**Task data**
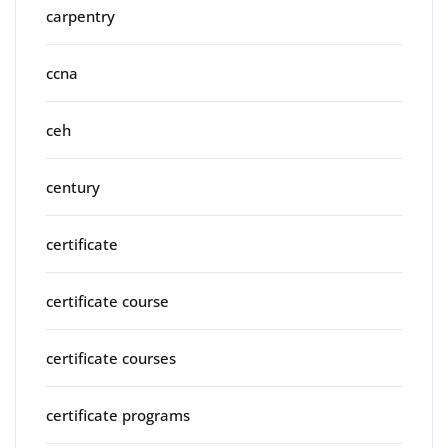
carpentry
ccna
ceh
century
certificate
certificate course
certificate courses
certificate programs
--
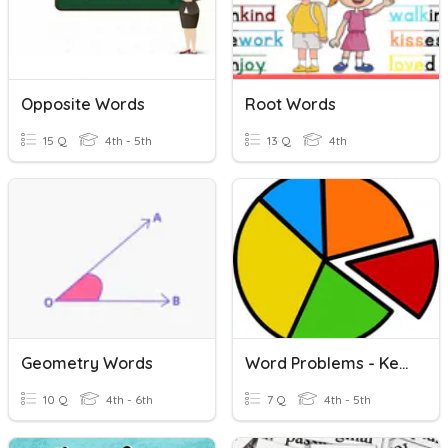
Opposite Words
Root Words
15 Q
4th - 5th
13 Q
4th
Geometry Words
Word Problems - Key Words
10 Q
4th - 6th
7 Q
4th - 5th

**Exercise**
Which lines above contain the word "Words"? List them.

**Response to the exercise**
Opposite Words
Root Words
Geometry Words
Word Problems - Key Words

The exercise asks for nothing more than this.